Assuming the data from Phase 1 are positive and the safety of the compound is established, the drug moves to Phase 2 testing. If the company moves on to begin Phase 2 trials, the drug's chance of eventually making it to market improves to just under 30%.

Phase 2

Phase 2 trials consist of small, well-controlled experiments to continue to evaluate the drug's safety and assess side effects. The drugs are given to volunteers (usually between 100 and 300 patients) who actually suffer from the disease or condition being targeted by the drug. This phase is where the optimal dosage of the drug is established. Also, statistical endpoints are established for the drug that represent the targeted favorable outcome of the study. The current standard of care for the medical condition can be used as a benchmark in setting the endpoint. Phase 2 trials last an average of two years.

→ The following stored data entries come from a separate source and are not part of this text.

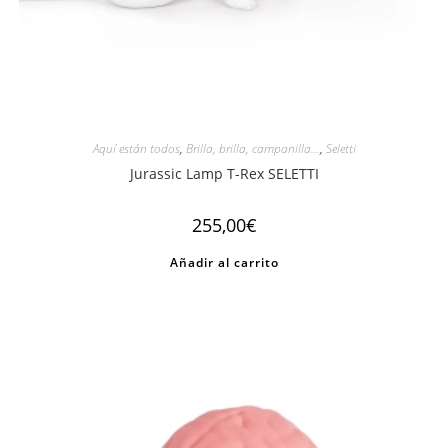
Aquí están todos
,
Brilla, brilla, campanilla...
,
Seletti
Jurassic Lamp T-Rex SELETTI
255,00
€
Añadir al carrito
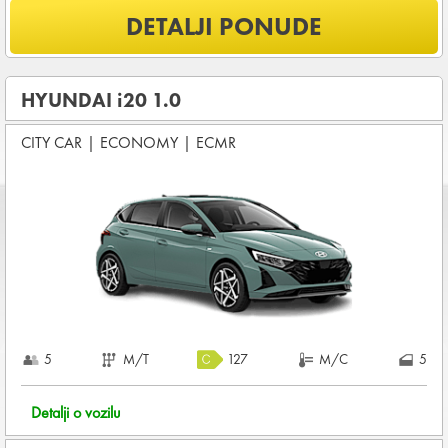
Šta je uključeno u ponudu?
DETALJI PONUDE
NEOGRANIČENA KILOMETRAŽA
OSNOVNI PAKET OSIGURANJA od štete (CDW) i krađe
(THW)
HYUNDAI i20 1.0
Koji su osnovni uslovi za najam vozila?
CITY CAR
|
ECONOMY
|
ECMR
Starost vozača između
28 - 80
godina
DEPOZIT NA KREDITNOJ KARTICI u iznosu od
3.600,00 EUR
+ iznosa najma
Za ovu grupu vozila potrebne su DVE KREDITNE KARTICE
KOMPLETNI USLOVI NAJMA
5
M/T
127
M/C
5
Detalji o vozilu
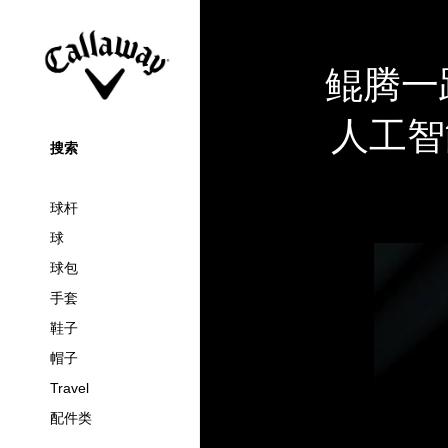
鲲腾一
人工智
搜索
球杆
球
球包
手套
鞋子
帽子
Travel
配件类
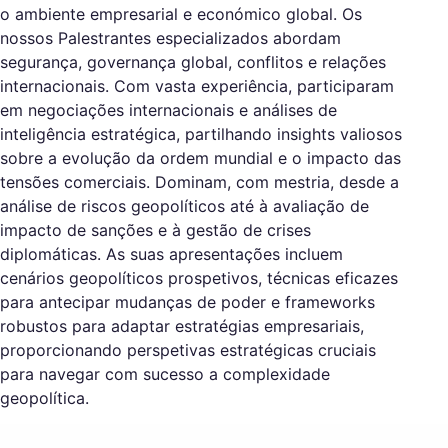
o ambiente empresarial e económico global. Os
nossos Palestrantes especializados abordam
segurança, governança global, conflitos e relações
internacionais. Com vasta experiência, participaram
em negociações internacionais e análises de
inteligência estratégica, partilhando insights valiosos
sobre a evolução da ordem mundial e o impacto das
tensões comerciais. Dominam, com mestria, desde a
análise de riscos geopolíticos até à avaliação de
impacto de sanções e à gestão de crises
diplomáticas. As suas apresentações incluem
cenários geopolíticos prospetivos, técnicas eficazes
para antecipar mudanças de poder e frameworks
robustos para adaptar estratégias empresariais,
proporcionando perspetivas estratégicas cruciais
para navegar com sucesso a complexidade
geopolítica.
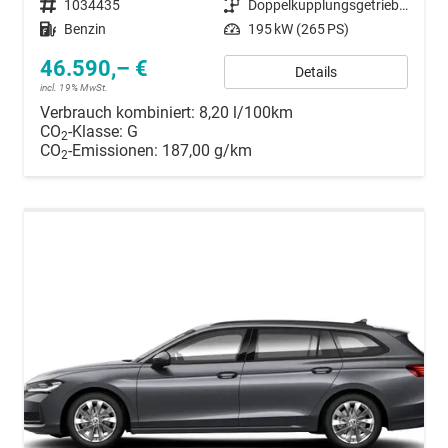
Fahrzeugnummer
1034435
Getriebe
Doppelkupplungsgetriebe (DSG)
Kraftstoff
Benzin
Leistung
195 kW (265 PS)
46.590,– €
Details
incl. 19% MwSt.
Verbrauch kombiniert:
8,20 l/100km
CO
-Klasse:
G
2
CO
-Emissionen:
187,00 g/km
2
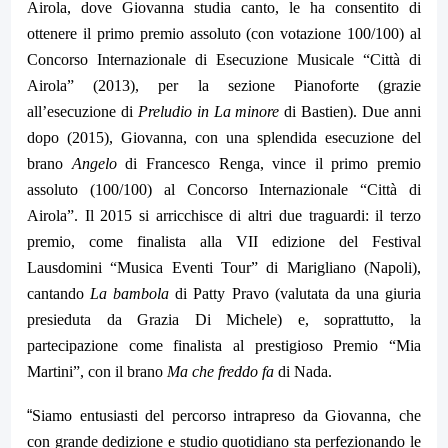
Airola, dove Giovanna studia canto, le ha consentito di
ottenere il primo premio assoluto (con votazione 100/100) al
Concorso Internazionale di Esecuzione Musicale “Città di
Airola” (2013), per la sezione Pianoforte (grazie
all’esecuzione di
Preludio in La
minore
di Bastien). Due anni
dopo (2015), Giovanna, con una splendida esecuzione del
brano
Angelo
di Francesco Renga, vince il primo premio
assoluto (100/100) al Concorso Internazionale “Città di
Airola”. Il 2015 si arricchisce di altri due traguardi: il terzo
premio, come finalista alla VII edizione del Festival
Lausdomini “Musica Eventi Tour” di Marigliano (Napoli),
cantando
La bambola
di Patty Pravo (valutata da una giuria
presieduta da Grazia Di Michele) e, soprattutto, la
partecipazione come finalista al prestigioso Premio “Mia
Martini”, con il brano
Ma che freddo fa
di Nada.
“
Siamo entusiasti del percorso intrapreso da Giovanna, che
con grande dedizione e studio quotidiano sta perfezionando le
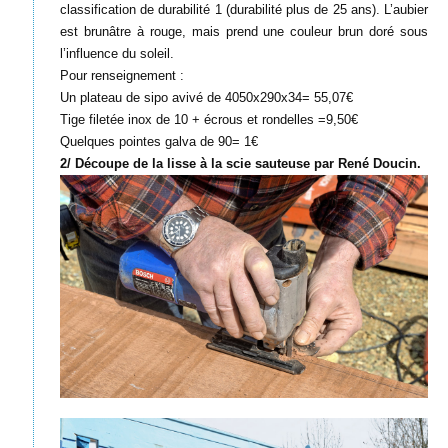
classification de durabilité 1 (durabilité plus de 25 ans). L’aubier
est brunâtre à rouge, mais prend une couleur brun doré sous
l’influence du soleil.
Pour renseignement :
Un plateau de sipo avivé de 4050x290x34= 55,07€
Tige filetée inox de 10 + écrous et rondelles =9,50€
Quelques pointes galva de 90= 1€
2/ Découpe de la lisse à la scie sauteuse par René Doucin.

A drug that moves on to begin Phase 3 testing has about a 69% chance of being approved by the FDA.

Phase 3

Phase 3 testing is intended to verify the effectiveness of the drug against the condition that it targets, based on the statistical endpoints established in Phase 2. The study continues to build the safety profile of the drug and record possible side effects and adverse reactions resulting from long-term use. Phase 3 studies are tightly controlled, double-blind studies with a sample size of at least 1000 patients. If the drug proves to be effective in this stage, the trial is deemed successful (pivotal). Normally two pivotal trials are required to ensure the validity of the studies, although if the results are extremely strong, one may suffice. Phase 3 testing averages between three and four years.

Assuming the drug reaches the desirable endpoint in Phase 3 trials, the company will then file a New Drug Application which can contain 100,000 pages of data supporting the efficacy and safety of the drug. At this point, the drug has better than a 70% chance of being approved by the FDA.

Approval of the NDA can take anywhere from two months to an extreme of several years (in the case that the FDA requests additional information), with an average wait of between 18 and 24 months. Upon approval, the company may begin to market and distribute the drug.

Phase 4

Once the drug is on the market, the company must continue to perform observational studies in an ongoing evaluation of the drug's safety during routine use. The company also attempts to monitor any usage of the drug for conditions other than the approved medical indication. If the drug is being successfully used for off-label indications, the company will often initiate further clinical trials for those indications in order to widen the potential market for the drug. The company cannot advertise or endorse off-market use of the drug, however.

For the Investor

The clinical trial process is costly as well as time-consuming. Estimates of the cost of pushing a drug through clinical trials range from $350 million to $500 million. Investors interested in early stage companies should factor in the costs, risk, and extended time to market required for FDA approval.

Investors interested in the biotechnology sector would do well to consider companies that already have one or more successful products on the market, have a large pipeline of candidate drugs, and have plenty of cash to fund the development of their new drug candidates. Amgen (Nasdaq: AMGN), Biogen (Nasdaq: BGEN), Chiron (Nasdaq: CHIR), and Genentech (NYSE: DNA) are the largest companies in the biotech sector.